Alper Deniz, capital markets lawyer, CEO and founder of Truva Corp, a group of capital markets and corporate lawyers, added: “We should not rest on our laurels. While fintech is at the heart of the City’s foreign investment focus, tech more broadly can and should be implemented within the professional service firms advising on these deals. The UK’s legal status is not going anywhere, but by deploying tech to a greater degree, advisory firms can benefit from enhanced speed and agility in delivering a range of legal, capital markets and consulting services that will cement the status of the UK as an attractive place to do business for foreign investors.”

The UK's status as an English language nation, relative political stability and openness to outside capital flows, and ability post-Brexit to do trade deals without waiting for the rest of the 27 EU states to agree on a position, arguably weighs in London's favour. Some predictions of large job cuts caused by Brexit haven't fully come to pass.

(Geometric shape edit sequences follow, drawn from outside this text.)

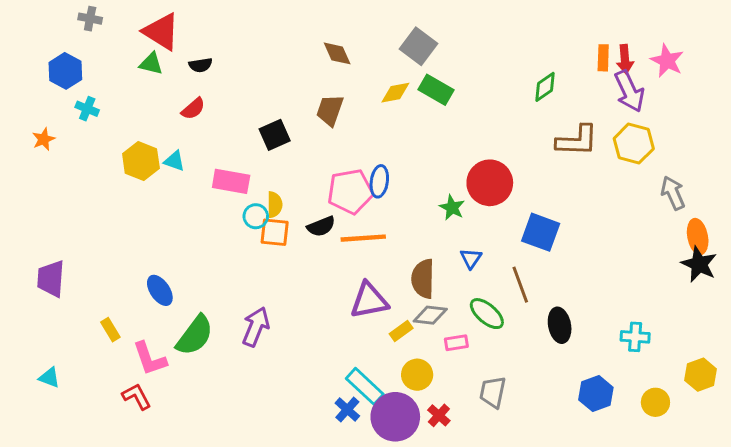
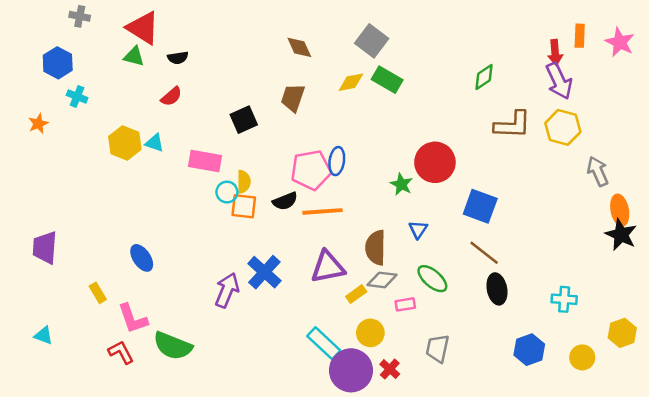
orange rectangle: (603, 58) -> (580, 36), moved
pink star: (667, 61) -> (620, 42), moved
brown line: (520, 285) -> (484, 253), moved, turned -32
green semicircle: (195, 335) -> (173, 346), moved, turned 75
blue cross: (347, 410) -> (264, 272), moved, size x1.5

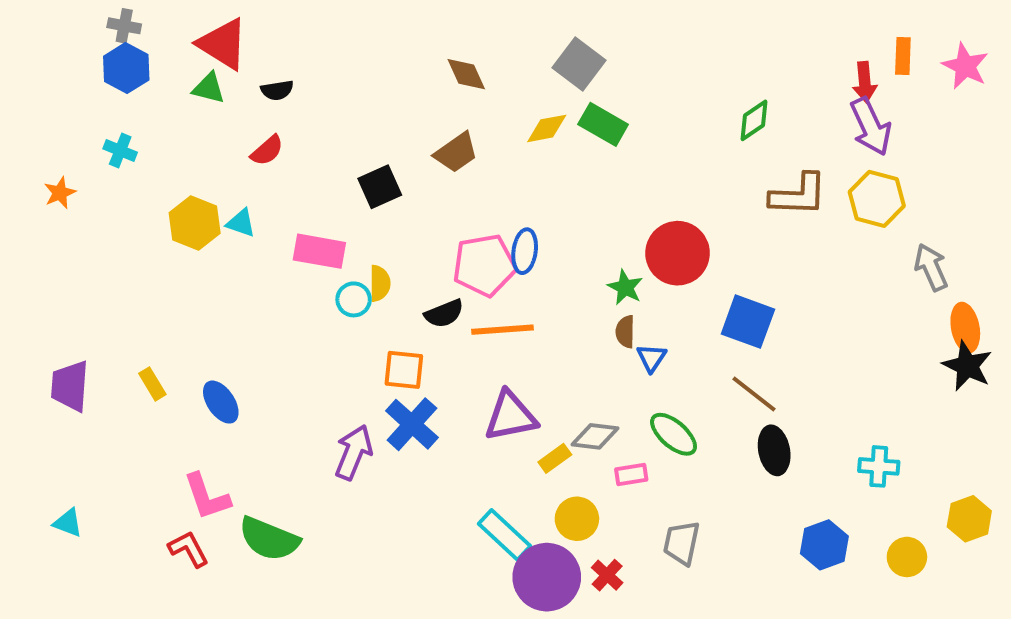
blue hexagon: (58, 63) -> (126, 68), moved
brown trapezoid: (293, 98) -> (456, 153), turned -144
orange square: (244, 206) -> (404, 370), moved
brown semicircle: (376, 248) -> (625, 332), moved, size x0.6
yellow rectangle: (98, 293) -> (152, 384), moved

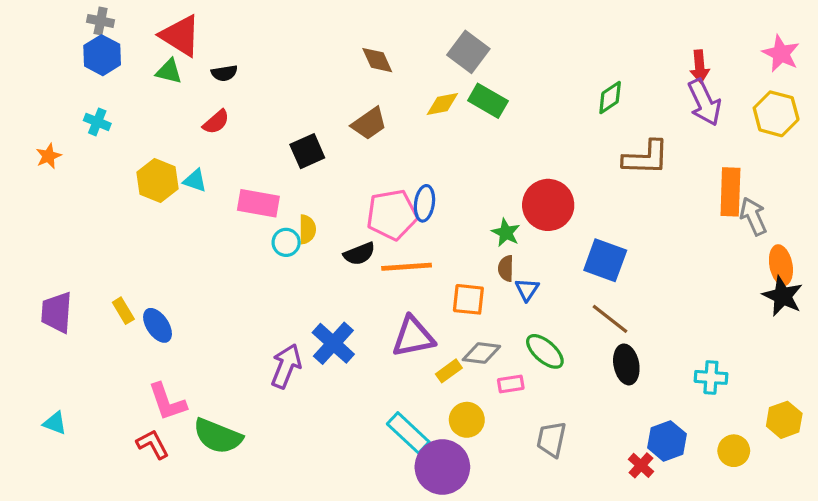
orange rectangle: (903, 56) -> (730, 192), moved, size x1.6
yellow hexagon: (877, 199) -> (776, 114), moved
orange square: (404, 370) -> (468, 299), moved
blue ellipse: (221, 402) -> (158, 325), moved
red cross: (607, 575) -> (641, 465), moved

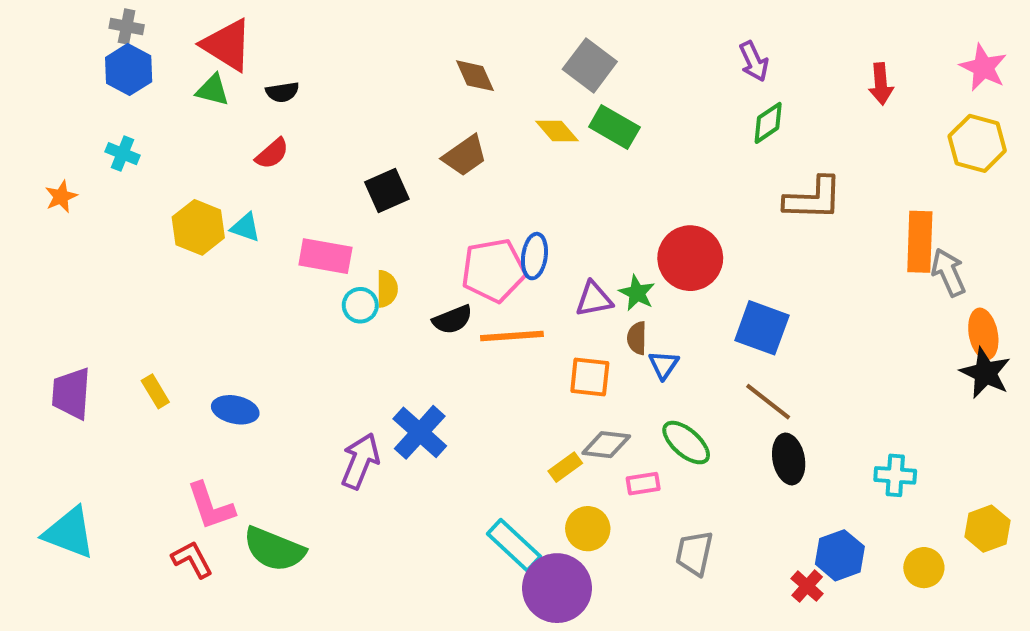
purple arrow: (704, 102) -> (754, 61), moved, size x0.7
yellow diamond: (442, 104) -> (557, 131), turned 60
blue ellipse: (158, 325) -> (235, 410), moved, turned -44
purple triangle: (413, 337) -> (594, 299), moved, size x0.7
cyan triangle: (55, 423) -> (69, 533), size x1.8

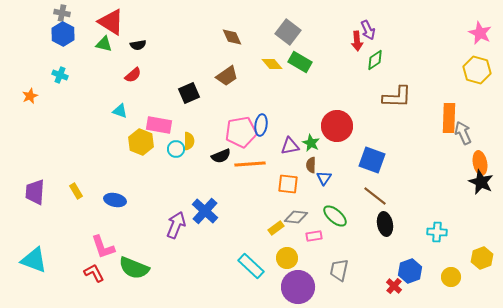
red arrow: (881, 84) -> (357, 41), moved
yellow hexagon: (198, 227) -> (141, 142), moved
purple circle: (557, 588) -> (298, 287), moved

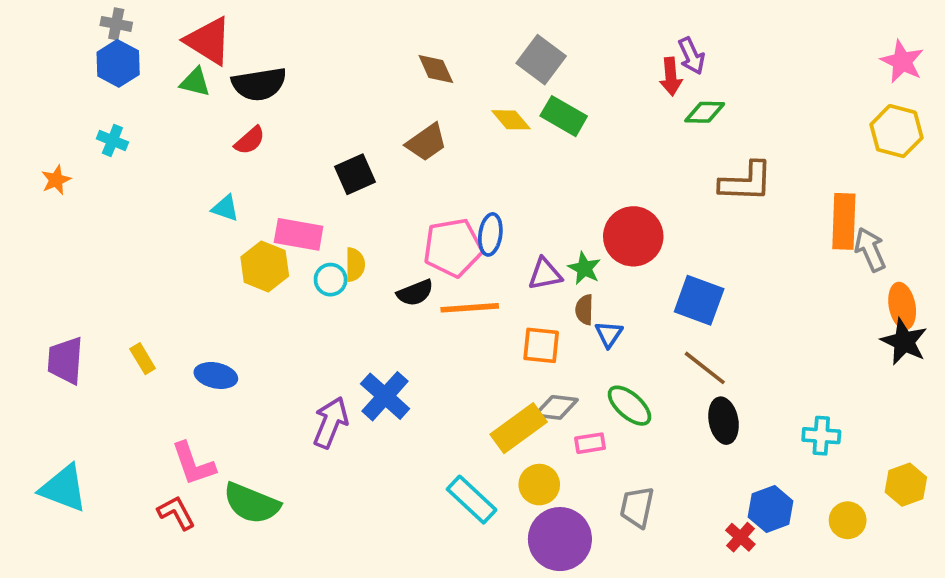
black semicircle: (138, 45) -> (259, 84), size x1.8
green diamond: (375, 60) -> (705, 112), turned 35
yellow rectangle: (276, 228) -> (519, 428), size x1.8

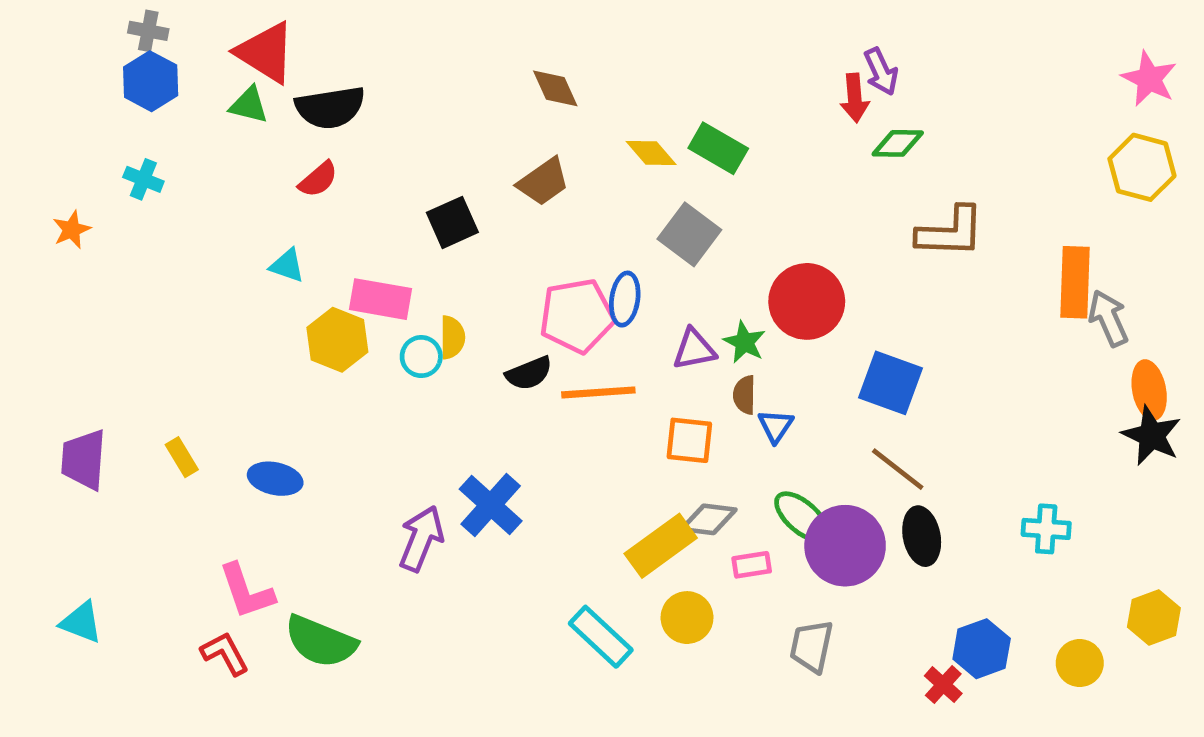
gray square: (541, 60) -> (689, 234), moved
cyan cross: (821, 436) -> (1046, 529), moved
cyan triangle: (64, 488) -> (81, 622), size x0.7
purple circle: (560, 539) -> (845, 546), moved

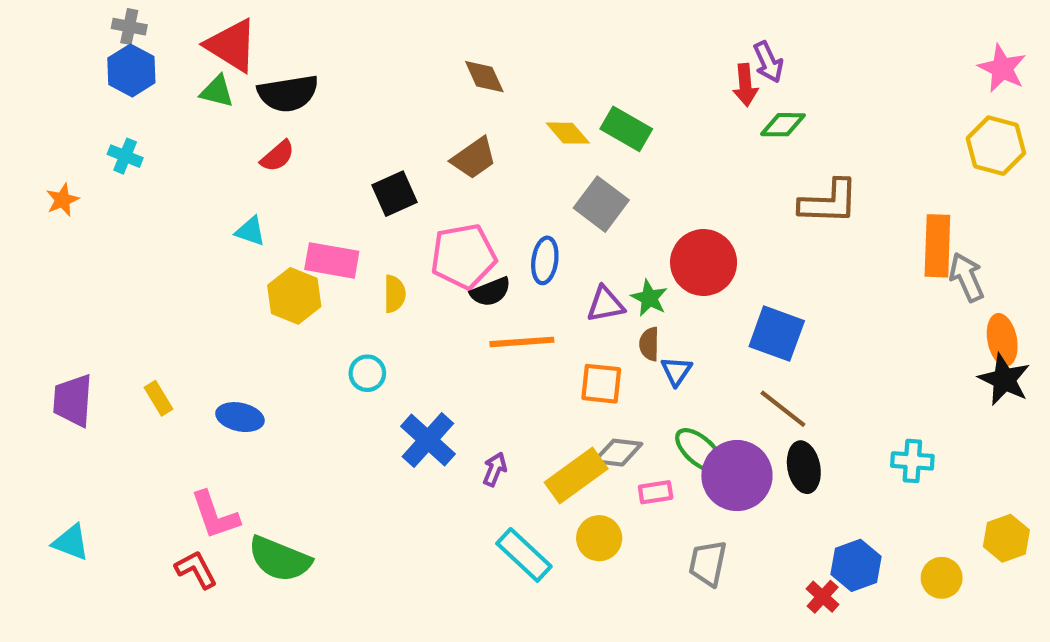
pink pentagon: (577, 316) -> (463, 256), moved
cyan circle: (421, 357) -> (367, 373), moved
black semicircle: (529, 373) -> (491, 292), moved
purple arrow: (421, 539) -> (495, 469), moved, size x0.6

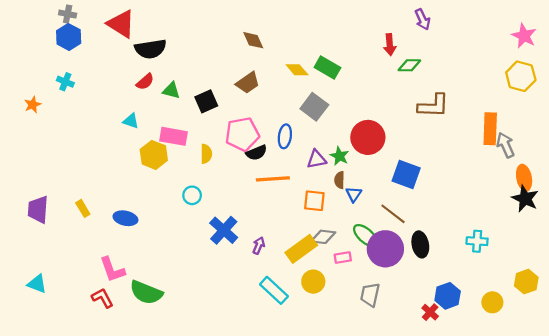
purple arrow: (768, 62) -> (422, 19), moved
green triangle: (217, 91) -> (171, 90), moved
brown line: (783, 409) -> (393, 214), moved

There have been changes since the UK voted to quit the EU in 2016. A number of wealth and asset management firms have set up operations in Ireland and Luxembourg in recent years, for example, giving them access to markets such as the business of distributing UCITS funds that can be bought and sold across the EU. Earlier in April Sumitomo Mitsui Trust Asset Management, aka SuMi TRUST, said it had set up a new investment marketing team in Luxembourg, switching from London as its base for reaching European Union-based client. Back in 2018 Legg Mason, the US asset manager, shifted some of its operations to Ireland. A WealthBriefing feature in 2021 said roughly half of financial services firms have moved some operations to Europe.